In [1]:
from importlib.metadata import version

pkgs = [
    "torch", "transformers"
]

for pkg in pkgs:
    print(f"{pkg}: {version(pkg)}")

torch: 2.4.1
transformers: 4.45.2


In [2]:
import math
import yaml

from pydantic import BaseModel
import torch
import torch.nn as nn
from torch.nn import functional as F

In [3]:
class ModelConfig(BaseModel):
    hf_model_name: str = ""
    vocab_size: int = 50257
    max_seq_len: int = 1024
    embed_dim: int = 768
    num_heads: int = 12
    num_layers: int = 12
    attn_dropout: float = 0.1
    resid_dropout: float = 0.1
    embed_dropout: float = 0.1

# read in the config.yaml file
with open("config.yaml", "r") as f:
    config = yaml.safe_load(f)

model_config = ModelConfig(**config)
model_config

ModelConfig(hf_model_name='', vocab_size=50257, max_seq_len=1024, embed_dim=768, num_heads=12, num_layers=12, attn_dropout=0.1, resid_dropout=0.1, embed_dropout=0.1)

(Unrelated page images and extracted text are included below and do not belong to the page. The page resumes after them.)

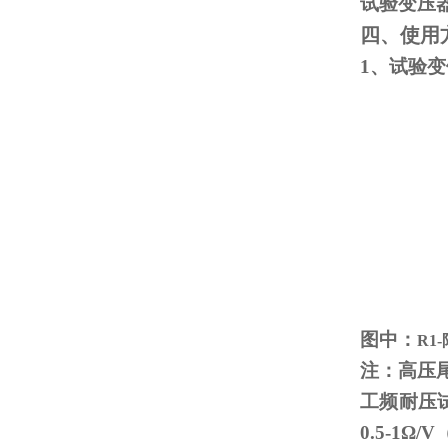
试验变压
四、使用
1、试验
图中：
R1
注：高压
工频耐压
0.5-1
Ω
/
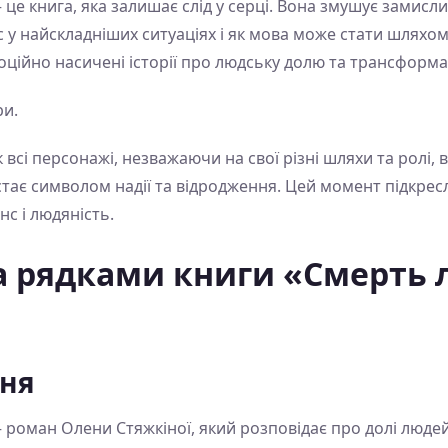
це книга, яка залишає слід у серці. Вона змушує замисли
 у найскладніших ситуаціях і як мова може стати шляхом
моційно насичені історії про людську долю та трансформа
ри.
 всі персонажі, незважаючи на свої різні шляхи та ролі,
стає символом надії та відродження. Цей момент підкресл
с і людяність.
а рядками книги «Смерть л
ння
 роман Олени Стяжкіної, який розповідає про долі люде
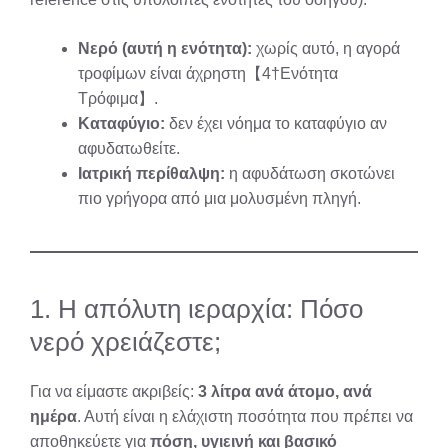
Νερό (αυτή η ενότητα):
χωρίς αυτό, η αγορά
τροφίμων είναι άχρηστη【4†Ενότητα
Τρόφιμα】.
Καταφύγιο:
δεν έχει νόημα το καταφύγιο αν
αφυδατωθείτε.
Ιατρική περίθαλψη:
η αφυδάτωση σκοτώνει
πιο γρήγορα από μια μολυσμένη πληγή.
1. Η απόλυτη ιεραρχία: Πόσο
νερό χρειάζεστε;
Για να είμαστε ακριβείς:
3 λίτρα ανά άτομο, ανά
ημέρα
. Αυτή είναι η ελάχιστη ποσότητα που πρέπει να
αποθηκεύετε για
πόση, υγιεινή και βασικό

## Multihead (Causal) Self-Attention

In [4]:
class CausalSelfAttention(nn.Module):
    """
    Causal self-attention layer, masking the future tokens.
    """
    def __init__(self, cfg):
        super().__init__()
        self.num_heads = cfg.num_heads
        self.q_proj = nn.Linear(cfg.embed_dim, cfg.embed_dim)
        self.k_proj = nn.Linear(cfg.embed_dim, cfg.embed_dim)
        self.v_proj = nn.Linear(cfg.embed_dim, cfg.embed_dim)
        self.out_proj = nn.Linear(cfg.embed_dim, cfg.embed_dim)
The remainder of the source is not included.